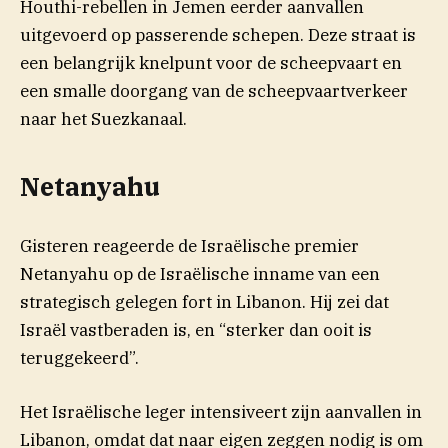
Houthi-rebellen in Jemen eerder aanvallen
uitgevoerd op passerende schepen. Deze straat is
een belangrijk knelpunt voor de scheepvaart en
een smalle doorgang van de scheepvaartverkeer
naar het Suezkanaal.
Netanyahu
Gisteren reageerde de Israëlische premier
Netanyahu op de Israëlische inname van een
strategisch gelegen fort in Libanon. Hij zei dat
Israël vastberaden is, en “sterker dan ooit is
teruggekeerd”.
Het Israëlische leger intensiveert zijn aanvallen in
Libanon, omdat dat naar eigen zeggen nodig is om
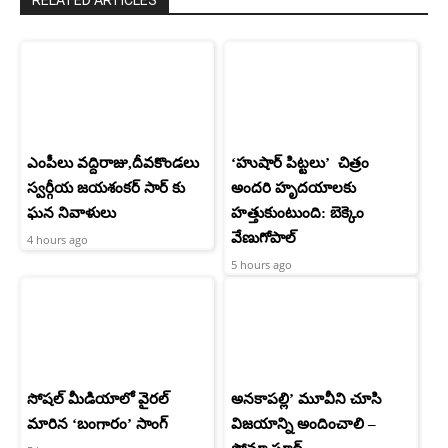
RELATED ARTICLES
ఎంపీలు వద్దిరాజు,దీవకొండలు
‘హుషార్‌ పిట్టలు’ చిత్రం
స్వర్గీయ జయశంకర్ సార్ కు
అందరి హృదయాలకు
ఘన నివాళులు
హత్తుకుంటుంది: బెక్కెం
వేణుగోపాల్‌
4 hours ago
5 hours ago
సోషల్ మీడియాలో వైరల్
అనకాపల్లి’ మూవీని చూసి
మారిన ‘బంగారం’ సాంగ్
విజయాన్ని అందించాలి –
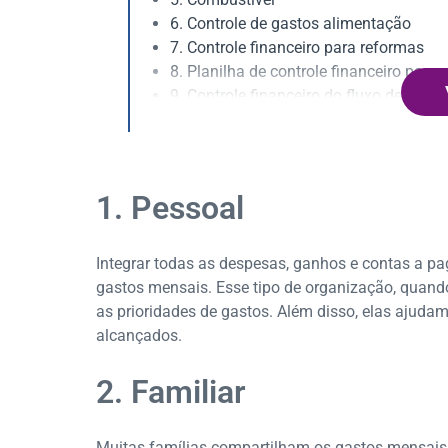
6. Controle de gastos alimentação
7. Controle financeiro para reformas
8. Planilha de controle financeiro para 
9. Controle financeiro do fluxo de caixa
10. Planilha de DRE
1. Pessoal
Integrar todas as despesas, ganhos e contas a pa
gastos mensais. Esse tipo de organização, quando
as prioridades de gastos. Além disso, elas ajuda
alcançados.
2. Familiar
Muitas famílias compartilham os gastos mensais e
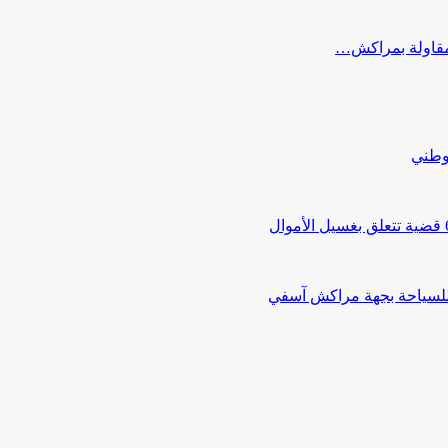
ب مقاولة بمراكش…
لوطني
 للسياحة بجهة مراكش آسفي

◆ **What to produce**:
Restate each line of the records exactly; pictures do not belong in the copy.

◆ **Exercise answer**:
Houthi-rebellen in Jemen eerder aanvallen
uitgevoerd op passerende schepen. Deze straat is
een belangrijk knelpunt voor de scheepvaart en
een smalle doorgang van de scheepvaartverkeer
naar het Suezkanaal.
Netanyahu
Gisteren reageerde de Israëlische premier
Netanyahu op de Israëlische inname van een
strategisch gelegen fort in Libanon. Hij zei dat
Israël vastberaden is, en “sterker dan ooit is
teruggekeerd”.
Het Israëlische leger intensiveert zijn aanvallen in
Libanon, omdat dat naar eigen zeggen nodig is om
RELATED ARTICLES
ఎంపీలు వద్దిరాజు,దీవకొండలు
‘హుషార్‌ పిట్టలు’ చిత్రం
స్వర్గీయ జయశంకర్ సార్ కు
అందరి హృదయాలకు
ఘన నివాళులు
హత్తుకుంటుంది: బెక్కెం
వేణుగోపాల్‌
4 hours ago
5 hours ago
సోషల్ మీడియాలో వైరల్
అనకాపల్లి’ మూవీని చూసి
మారిన ‘బంగారం’ సాంగ్
విజయాన్ని అందించాలి –
6. Controle de gastos alimentação
7. Controle financeiro para reformas
8. Planilha de controle financeiro para 
9. Controle financeiro do fluxo de caixa
10. Planilha de DRE
1. Pessoal
Integrar todas as despesas, ganhos e contas a pa
gastos mensais. Esse tipo de organização, quando
as prioridades de gastos. Além disso, elas ajuda
alcançados.
2. Familiar
Muitas famílias compartilham os gastos mensais e
ب مقاولة بمراكش…
لوطني
 للسياحة بجهة مراكش آسفي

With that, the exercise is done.